Toyota President Akio Toyoda said survival depends on such collaborations, and it was not enough for a company to be doing just its own research.

“It is very important now to have partners who share the same goal and passion,” he said.

Suzuki specializes in minicars, which benefit from tax breaks in Japan and are reputed to boast good economy, but it does not have a hybrid, electric car or fuel cell vehicle in its line-up.

Suzuki Chairman Osamu Suzuki stressed that he has been eager for such a partnership and had discussed it first with Toyoda's father, and Toyota's honorary chairman, Shoichiro Toyoda.

“Toyota is the industry-leading, and the most reliable company which is actively working on various advanced and future technologies,” Suzuki said.
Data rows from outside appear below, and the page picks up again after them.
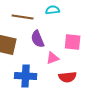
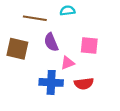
blue cross: (26, 76) -> (51, 82), moved

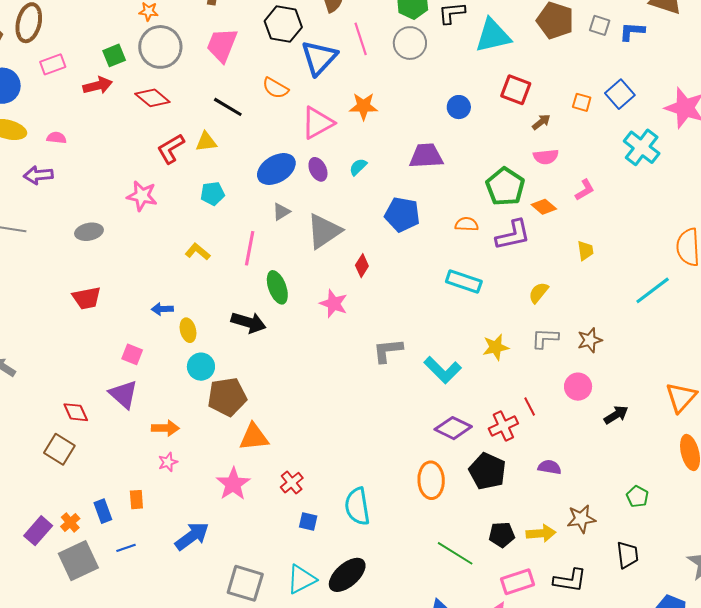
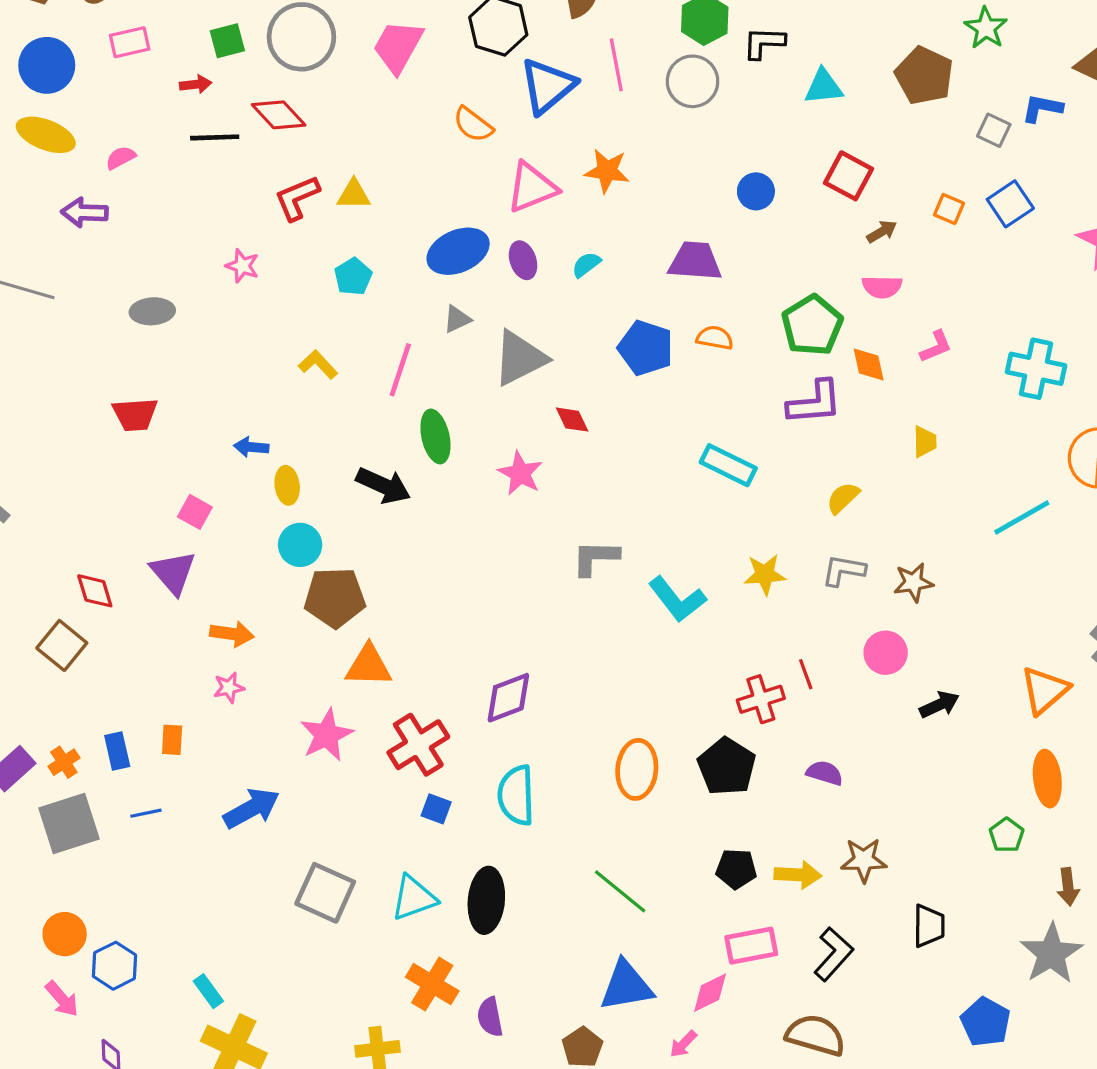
gray square: (600, 25) -> (994, 130), moved
cyan triangle: (493, 36) -> (824, 87), size x0.7
red arrow: (98, 85) -> (196, 84), size x0.7
black line: (228, 107) -> (215, 137), moved, turned -40
pink semicircle: (57, 138) -> (121, 158), turned -42
cyan cross: (642, 147) -> (1036, 369), moved, turned -33
cyan pentagon: (212, 194) -> (353, 277), turned -30
pink star: (142, 196) -> (242, 266), size x0.7
orange diamond: (544, 207) -> (869, 365), turned 30
orange semicircle: (467, 224) -> (715, 338), moved
red diamond: (362, 266) -> (572, 420), turned -65
purple diamond: (453, 428) -> (508, 698), moved, turned -54
red cross: (292, 483) -> (418, 745), size x1.6
green pentagon: (637, 496) -> (1006, 835), moved
green line: (455, 553) -> (620, 891), moved
black ellipse: (347, 575) -> (486, 900), turned -51
black L-shape: (570, 580) -> (834, 954), turned -64

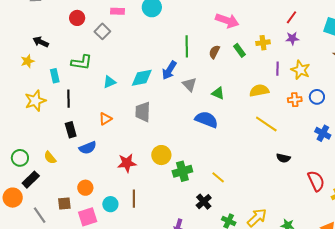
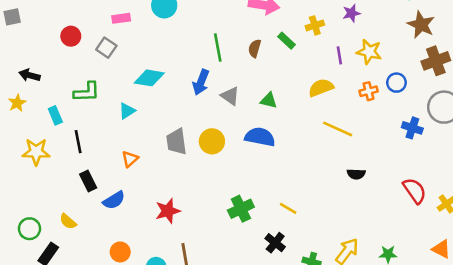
cyan diamond: (142, 78) -> (149, 78), moved, turned 30
yellow star: (35, 101) -> (36, 152), turned 30
yellow circle: (161, 155) -> (212, 141), moved
black semicircle: (283, 158) -> (356, 174), moved

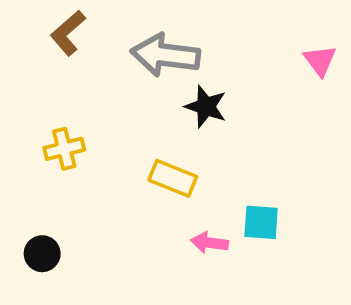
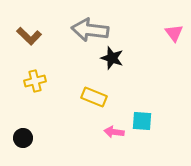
brown L-shape: (68, 33) -> (29, 36), moved, turned -95

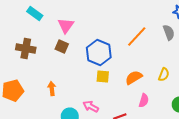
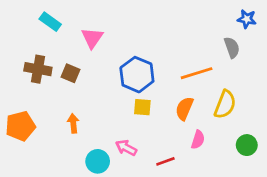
orange line: (137, 36) -> (197, 73), moved, turned 30
brown square: (62, 46) -> (70, 73), moved
yellow semicircle: (164, 74) -> (225, 104), size x1.5
orange semicircle: (134, 78) -> (184, 108), turned -36

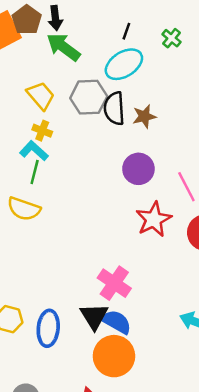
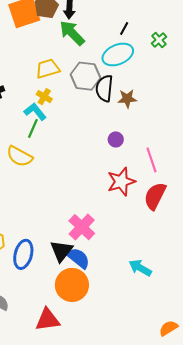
yellow trapezoid: (41, 96) -> (48, 69), turned -75
purple circle: (138, 169) -> (116, 139), size x0.6

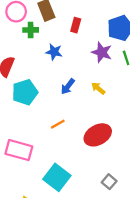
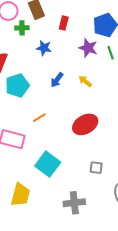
orange line: (58, 124) -> (39, 118), moved
gray square: (109, 182) -> (96, 168), turned -32

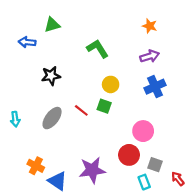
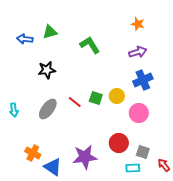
green triangle: (52, 25) -> (50, 32), moved
yellow circle: (111, 84) -> (117, 96), moved
pink circle: (143, 131) -> (139, 113), moved
cyan rectangle: (144, 182) -> (133, 168), turned -72

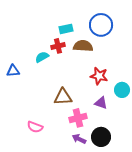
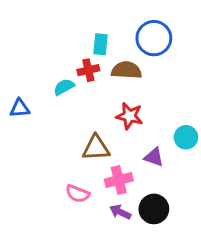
cyan rectangle: (66, 29) -> (100, 44), turned -72
red star: (99, 76) -> (129, 116), moved
pink semicircle: (35, 127) -> (78, 194), moved

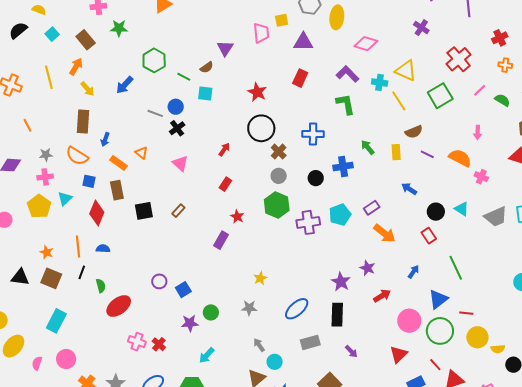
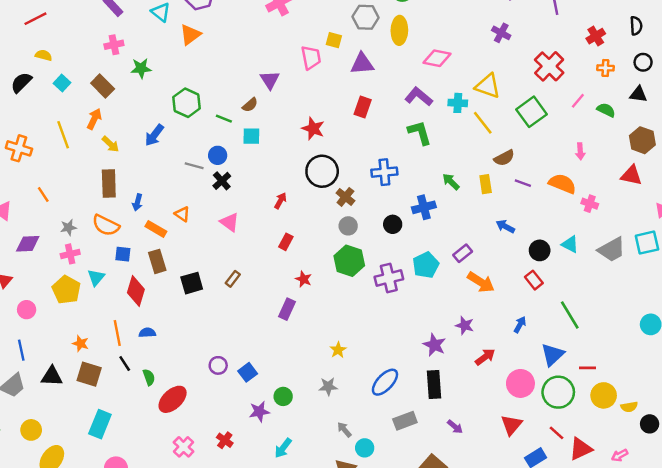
yellow square: (282, 20) -> (334, 40), turned 32
black line: (82, 272) -> (125, 363), turned -48
pink cross: (137, 342) -> (184, 447), moved, turned 30

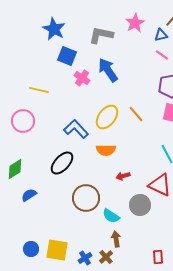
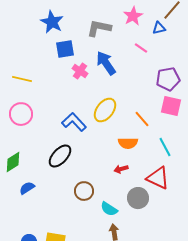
pink line: (162, 55) -> (141, 48), moved
blue square: (67, 56) -> (65, 49), turned -30
yellow line: (39, 90) -> (22, 79), moved
orange line: (136, 114) -> (142, 119), moved
orange semicircle: (106, 150) -> (128, 143), moved
brown circle: (86, 198) -> (84, 191), size x0.7

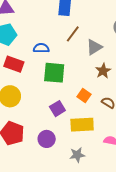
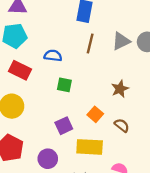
brown line: (73, 34) -> (90, 43), turned -30
gray triangle: (94, 47) -> (121, 41), moved
green square: (54, 73) -> (64, 85), size x0.6

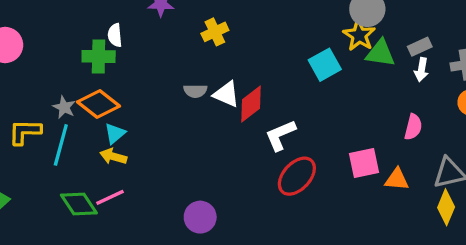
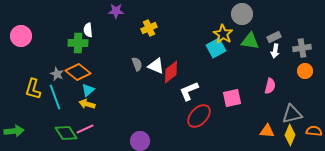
yellow star: (359, 35) -> (223, 34), moved
gray semicircle: (195, 91) -> (137, 64), turned -112
yellow L-shape: (25, 132) -> (33, 89), turned -75
cyan line: (61, 145) -> (55, 97), turned -35
pink square: (364, 163) -> (232, 98), moved
orange triangle: (397, 179) -> (267, 131), moved

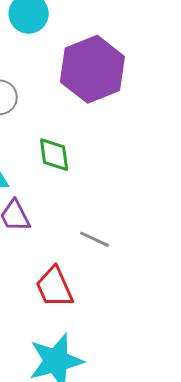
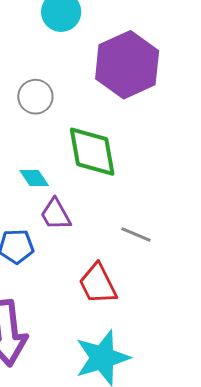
green diamond: (54, 155) -> (92, 152), size x1.5

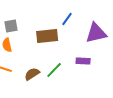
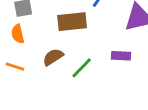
brown semicircle: (32, 74) -> (53, 57), moved

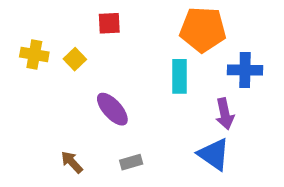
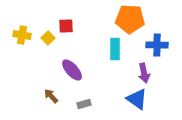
red square: (109, 23) -> (66, 26), moved
brown arrow: (72, 162) -> (51, 96), moved

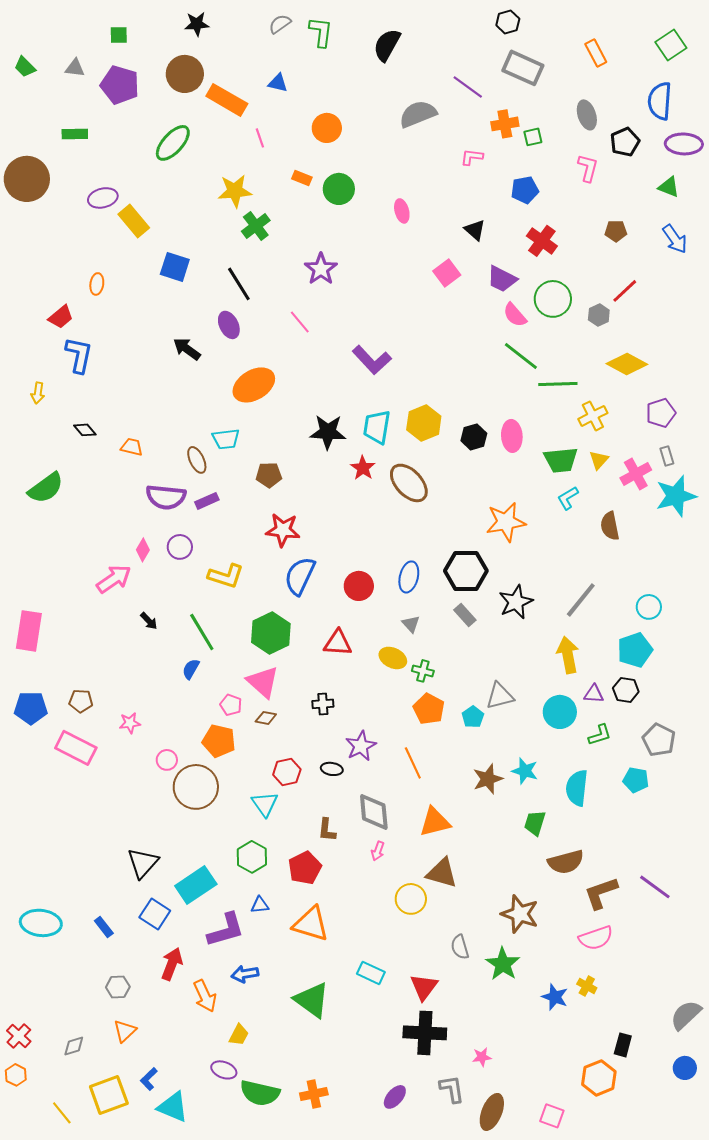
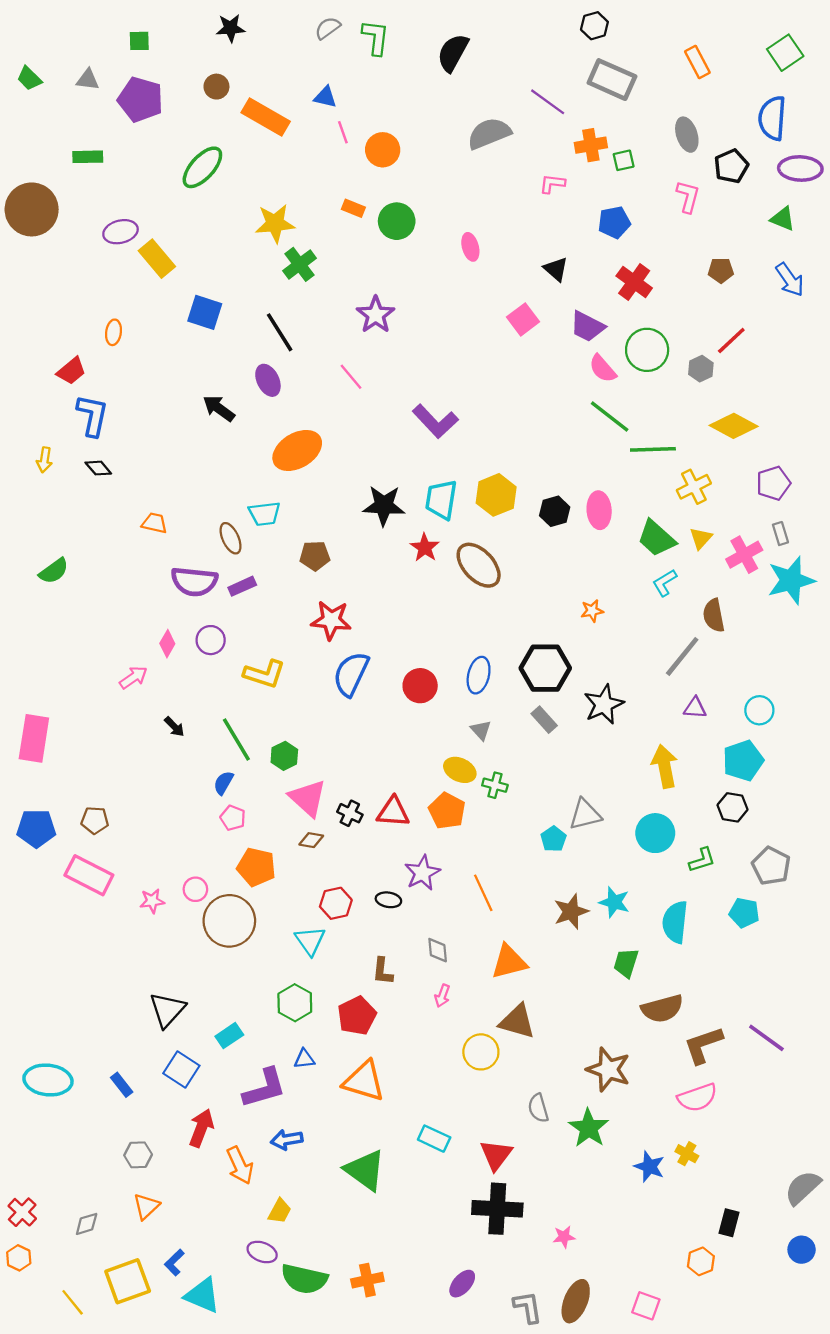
brown circle: (185, 74) -> (216, 87), size x0.6
pink line: (260, 138) -> (343, 132), moved
black diamond: (85, 430) -> (98, 468), moved
green trapezoid: (561, 460) -> (656, 538), turned 48
green semicircle: (46, 488) -> (54, 571), size x0.7
orange star: (506, 522) -> (592, 611), size x0.5
pink arrow: (114, 579) -> (133, 677), size x0.7
gray line: (581, 600) -> (682, 656), moved
green hexagon: (271, 633) -> (284, 756), moved, size x0.6
red triangle: (338, 643) -> (393, 812), moved
purple triangle: (594, 694) -> (695, 708), moved
black cross: (323, 704) -> (350, 813), moved, turned 30
pink pentagon: (231, 705) -> (233, 818), moved
orange pentagon: (429, 709) -> (447, 811), moved
pink star: (130, 723) -> (152, 901), moved
gray diamond: (374, 812) -> (438, 950), size x0.6
cyan rectangle: (196, 885) -> (229, 1036), size x0.6
orange hexagon: (599, 1078) -> (701, 1261), size x0.7
gray L-shape: (452, 1089) -> (528, 1307), moved

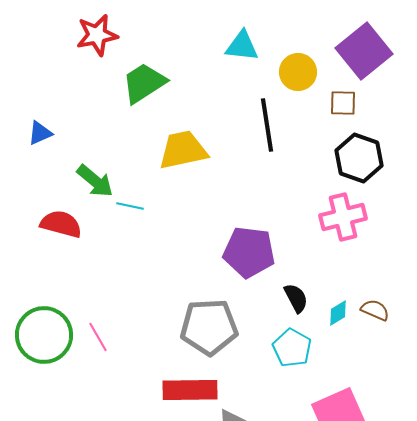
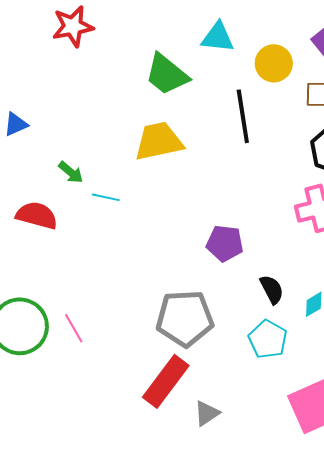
green trapezoid: (144, 83) -> (167, 74), moved, turned -108
green arrow: (95, 181) -> (71, 172), size x0.7
purple pentagon: (249, 252) -> (225, 243), size x0.7
red rectangle: (190, 390) -> (166, 381), turned -52

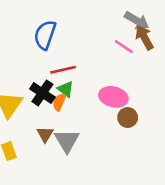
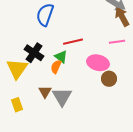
pink line: (124, 46) -> (117, 42), moved, turned -42
red line: (63, 70) -> (73, 42), moved
black cross: (42, 93) -> (34, 53), moved

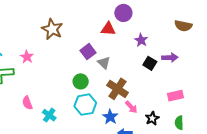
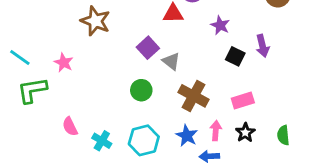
purple arrow: (170, 58) -> (262, 46), turned 84
pink rectangle: (175, 96) -> (243, 101), moved
cyan hexagon: (85, 105) -> (144, 140), moved
pink arrow: (131, 107) -> (216, 131), moved, turned -128

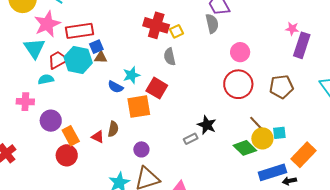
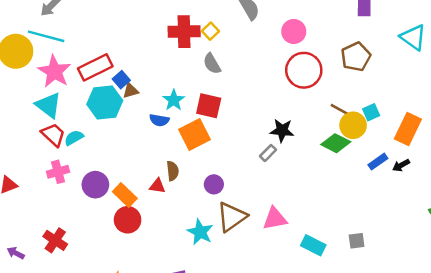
red trapezoid: (58, 60) -> (53, 135), moved, turned 90
blue rectangle: (272, 172) -> (378, 162), size x0.6

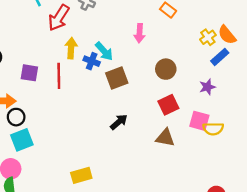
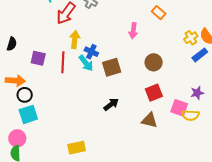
cyan arrow: (104, 51) -> (86, 63), moved
purple star: (207, 87) -> (197, 93), moved

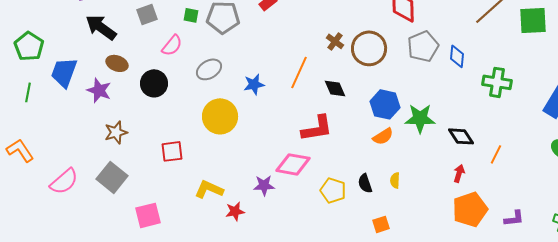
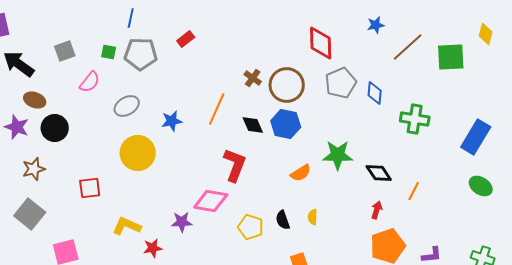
black circle: (154, 83) -> (55, 128), moved
blue hexagon: (385, 104) -> (286, 124), moved
red L-shape: (317, 128) -> (235, 165), turned -60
Toyota leads the world in selling petrol-electric hybrids, headed by the Prius, and it is also working on fuel cells and electric vehicles. Emissions regulations are tightening around the world, amid growing concerns about the environment and global warming.

Self-driving cars also all the rage in the industry, although the use of artificial intelligence in cars on the roads has had mixed results. Toyota tends to be more cautious than its rivals in commercialising the technology, but all the world's carmakers are competing intensely in that research.